Diagnosing subungual melanoma in its early stages is a challenge for dermatologists, which may lead to a late diagnosis resulting in a poor prognosis.⁴ Subungual melanoma is usually defined as an acquired, broad, triangular melanonychia with the presence of nail plate fissuring and extension of pigmentation to periungual skin (Hutchinson’s sign).^2-4 Dermoscopic examination may show a brown band with irregular longitudinal lines of different color and thickness as well as loss of parallelism.⁴ The presence of a parallel ridge pattern in the hyponychium is an additional clue which increases the suspicion of melanoma. However, between 25% and 33% of subungual melanoma are amelanotic which complicates the diagnosis even further.³ Absence of melanonychia has been associated with longer diagnostic delay in patients with subungual melanoma. Dermoscopic features of amelanotic melanoma are blue-white veil, scar-like depigmentation, multiple blue-gray dots, irregularly shaped depigmentation, irregular brown dots/globules, five–six colors and predominant central vessels.⁵ Guidelines giving specific dermoscopic clues for amelanotic subungual melanoma are lacking. Dermoscopic features of normal nail include a non-pigmented nail bed and plate and a nail fold with a homogeneous capillary (hairpin-shaped vessels) distribution without morphological atypia.⁶ In the present case, features like corkscrew and polymorphous vessels together with milky-red areas, which are diagnostic of amelanotic melanoma at other locations, led to suspecting the diagnosis.⁵Although these findings are not seen frequently, but when present, they are highly suggestive of melanoma.⁷ Milky-red areas correlate with a positive predictive value of 77.8%.⁷ However, they can also be seen in basal cell carcinoma, Spitz nevus, pyogenic granuloma and even in inflammatory lesions. Cutaneous melanoma metastasis and non-melanoma skin cancer should be considered in the differential diagnosis of polymorphous and corkscrew vessels.⁷ In our opinion and experience, dermoscopic features described in amelanotic melanoma at other locations are noted to be present in amelanotic subungual melanoma also. However, more reports are necessary to substantiate this finding. Dermoscopic examination is of utmost importance in diagnosing early stages of subungual melanoma.

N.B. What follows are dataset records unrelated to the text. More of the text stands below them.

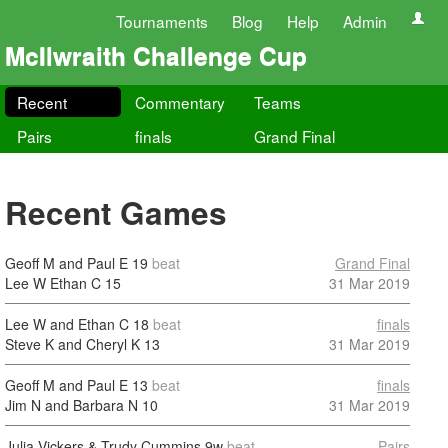
Tournaments
Blog
Help
Admin
McIlwraith Challenge Cup
Recent
Commentary
Teams
Pairs
finals
Grand Final
Recent Games
Geoff M and Paul E
19
beat
Grand Final
Lee W Ethan C
15
31 Mar 2019
Lee W and Ethan C
18
beat
finals
Steve K and Cheryl K
13
31 Mar 2019
Geoff M and Paul E
13
beat
finals
Jim N and Barbara N
10
31 Mar 2019
Julia Vickers & Trudy Cummins
9w
beat
Pairs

Onychomycosis, trauma, subungual hematoma, onychodystrophy and pyogenic granuloma are other differentials that can cause delay in the diagnosis and worsening of the prognosis. In the present case, the patient consulted for a contact dermatitis which masked the subjacent subungual melanoma hidden by the use of artificial nails. In recent years, there has been an increase in the use of artificial nails resulting in a higher incidence of contact dermatitis.⁸

In conclusion, subungual melanoma is a diagnostic challenge with crucial prognostic implications. A considerable proportion of cases are amelanotic which makes the diagnosis even more difficult. Dermoscopic examination, showing polymorphic and irregular vessels, may be extremely helpful. Contact dermatitis mask its presentation, particularly in users of artificial nails and it is of vital importance to make the general population aware that any destruction of the nail plate should be evaluated by a dermatologist before covering it with an artificial nail.